In 1995 archaeologists discovered the ruins of the old city off the coast of present-day Alexandria. It has been documented that slowly, but steadily, the buildings of Alexandria's royal quarter were overtaken by the sea following the tsunami. Diving tours near the Harbor to see some of the ruins can be arranged, but we gave it a miss.
The best part of our visit was to stroll along the Mediterranean and marvel at the modern and old Alexandria. It was fun to have French pastries with Turkish coffee, eat sea food, fresh fish and squeezed fruit juices. Strolling at the Souq, where Peter bought a set of chai glasses for his collection, was also an all time favorite. I am not sure the curfew is still being enforced – the markets were lively and open until past 11pm.
We were constantly greeted by hundreds of Alexandrians during our one-week stay.

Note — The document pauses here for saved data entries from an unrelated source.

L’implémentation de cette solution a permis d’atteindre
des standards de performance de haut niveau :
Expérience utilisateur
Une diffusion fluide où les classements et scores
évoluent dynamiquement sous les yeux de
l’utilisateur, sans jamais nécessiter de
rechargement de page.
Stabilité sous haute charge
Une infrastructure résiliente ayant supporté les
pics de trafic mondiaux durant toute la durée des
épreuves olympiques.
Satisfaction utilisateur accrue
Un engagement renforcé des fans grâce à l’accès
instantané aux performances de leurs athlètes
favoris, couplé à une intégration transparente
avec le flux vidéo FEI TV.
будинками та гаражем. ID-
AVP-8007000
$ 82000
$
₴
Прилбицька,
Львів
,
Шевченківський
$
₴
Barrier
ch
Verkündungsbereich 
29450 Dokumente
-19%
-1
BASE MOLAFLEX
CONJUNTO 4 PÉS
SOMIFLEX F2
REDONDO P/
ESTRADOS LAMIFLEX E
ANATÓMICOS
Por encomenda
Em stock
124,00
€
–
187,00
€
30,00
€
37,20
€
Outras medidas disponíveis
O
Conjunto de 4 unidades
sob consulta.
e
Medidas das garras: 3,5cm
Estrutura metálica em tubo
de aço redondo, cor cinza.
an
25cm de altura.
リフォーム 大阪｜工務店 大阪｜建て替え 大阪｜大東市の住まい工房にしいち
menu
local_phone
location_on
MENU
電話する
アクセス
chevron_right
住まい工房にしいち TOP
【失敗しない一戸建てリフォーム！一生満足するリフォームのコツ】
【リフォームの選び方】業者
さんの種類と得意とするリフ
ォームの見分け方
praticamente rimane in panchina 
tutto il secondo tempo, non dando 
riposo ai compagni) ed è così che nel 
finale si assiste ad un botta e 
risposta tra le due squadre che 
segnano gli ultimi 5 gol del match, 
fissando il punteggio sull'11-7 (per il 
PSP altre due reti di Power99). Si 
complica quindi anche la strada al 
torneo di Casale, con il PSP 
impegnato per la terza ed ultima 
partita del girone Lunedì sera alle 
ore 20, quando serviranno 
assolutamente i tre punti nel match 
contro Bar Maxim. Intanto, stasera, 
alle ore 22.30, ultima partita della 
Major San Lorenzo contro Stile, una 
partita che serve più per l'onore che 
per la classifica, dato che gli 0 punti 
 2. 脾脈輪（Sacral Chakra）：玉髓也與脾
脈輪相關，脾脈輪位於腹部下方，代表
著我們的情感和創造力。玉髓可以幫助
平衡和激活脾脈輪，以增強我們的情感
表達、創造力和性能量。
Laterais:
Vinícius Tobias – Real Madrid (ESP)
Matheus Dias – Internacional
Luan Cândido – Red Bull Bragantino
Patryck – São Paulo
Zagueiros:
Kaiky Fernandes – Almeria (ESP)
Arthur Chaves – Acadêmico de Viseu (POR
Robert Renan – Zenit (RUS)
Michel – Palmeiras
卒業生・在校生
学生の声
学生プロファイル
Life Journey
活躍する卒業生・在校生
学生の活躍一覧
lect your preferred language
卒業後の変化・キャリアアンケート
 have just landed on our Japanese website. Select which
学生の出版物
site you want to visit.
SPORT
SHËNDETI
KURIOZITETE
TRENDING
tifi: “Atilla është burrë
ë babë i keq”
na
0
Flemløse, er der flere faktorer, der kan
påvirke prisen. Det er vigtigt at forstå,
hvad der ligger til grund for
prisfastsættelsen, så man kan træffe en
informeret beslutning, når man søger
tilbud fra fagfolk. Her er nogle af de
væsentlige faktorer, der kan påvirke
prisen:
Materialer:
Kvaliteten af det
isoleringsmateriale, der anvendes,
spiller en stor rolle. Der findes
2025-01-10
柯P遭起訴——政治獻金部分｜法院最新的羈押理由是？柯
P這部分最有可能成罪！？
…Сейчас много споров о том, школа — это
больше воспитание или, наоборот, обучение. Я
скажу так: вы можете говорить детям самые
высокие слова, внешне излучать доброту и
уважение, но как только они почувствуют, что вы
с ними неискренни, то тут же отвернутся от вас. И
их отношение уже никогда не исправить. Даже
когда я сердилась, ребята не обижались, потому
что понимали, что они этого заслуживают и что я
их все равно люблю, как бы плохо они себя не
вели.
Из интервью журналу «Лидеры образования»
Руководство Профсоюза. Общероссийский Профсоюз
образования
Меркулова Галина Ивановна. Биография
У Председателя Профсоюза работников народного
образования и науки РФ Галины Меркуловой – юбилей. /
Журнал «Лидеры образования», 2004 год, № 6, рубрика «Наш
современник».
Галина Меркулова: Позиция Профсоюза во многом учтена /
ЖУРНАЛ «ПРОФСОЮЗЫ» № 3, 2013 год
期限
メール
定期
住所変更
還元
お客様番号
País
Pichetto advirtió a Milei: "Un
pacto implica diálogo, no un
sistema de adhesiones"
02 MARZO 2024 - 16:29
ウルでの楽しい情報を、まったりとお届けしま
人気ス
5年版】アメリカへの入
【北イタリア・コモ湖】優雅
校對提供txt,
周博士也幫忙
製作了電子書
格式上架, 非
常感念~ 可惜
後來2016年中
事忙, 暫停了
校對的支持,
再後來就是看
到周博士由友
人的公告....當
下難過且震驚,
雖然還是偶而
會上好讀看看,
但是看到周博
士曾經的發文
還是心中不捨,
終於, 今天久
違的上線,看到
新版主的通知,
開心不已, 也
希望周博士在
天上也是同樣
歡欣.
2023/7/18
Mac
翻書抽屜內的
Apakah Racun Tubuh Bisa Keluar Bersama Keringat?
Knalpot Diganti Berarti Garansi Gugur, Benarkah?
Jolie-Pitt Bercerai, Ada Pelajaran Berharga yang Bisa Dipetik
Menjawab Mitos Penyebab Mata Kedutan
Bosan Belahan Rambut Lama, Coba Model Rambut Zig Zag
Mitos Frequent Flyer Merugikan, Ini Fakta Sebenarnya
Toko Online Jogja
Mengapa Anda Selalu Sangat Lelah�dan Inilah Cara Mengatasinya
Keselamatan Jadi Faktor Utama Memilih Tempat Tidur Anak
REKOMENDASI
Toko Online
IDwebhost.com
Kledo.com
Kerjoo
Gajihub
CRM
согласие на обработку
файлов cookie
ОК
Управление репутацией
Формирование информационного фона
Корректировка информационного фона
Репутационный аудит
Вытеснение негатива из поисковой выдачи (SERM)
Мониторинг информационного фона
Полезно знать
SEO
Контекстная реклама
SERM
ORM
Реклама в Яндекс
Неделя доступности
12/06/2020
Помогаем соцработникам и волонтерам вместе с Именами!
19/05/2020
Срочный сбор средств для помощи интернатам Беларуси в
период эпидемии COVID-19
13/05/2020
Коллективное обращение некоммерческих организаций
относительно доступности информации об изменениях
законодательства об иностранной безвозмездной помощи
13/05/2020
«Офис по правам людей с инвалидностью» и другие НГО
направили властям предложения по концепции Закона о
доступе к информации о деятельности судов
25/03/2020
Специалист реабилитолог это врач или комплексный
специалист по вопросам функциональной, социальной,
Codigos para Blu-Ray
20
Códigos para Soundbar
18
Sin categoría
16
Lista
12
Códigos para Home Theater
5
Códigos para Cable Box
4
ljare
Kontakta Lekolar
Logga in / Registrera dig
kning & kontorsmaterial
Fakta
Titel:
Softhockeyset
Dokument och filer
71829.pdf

We are starting to feel like royalty here in Egypt as people want to take picture with us and everywhere we go we hear “Welcome to Egypt” before the usual “where are you from,” “what is your name,” and occasionally, “how old are you.” Yes, Arabs have no qualms about this taboo question in the west, which puts us in the difficult position of revealing that we are much older than we look.
From our beach front hotel near Midan Saad Zaghloul, it was easy to go everywhere. The constant fresh air from the sea was always a pleasant change from the dust in the back streets , in serious need of public works.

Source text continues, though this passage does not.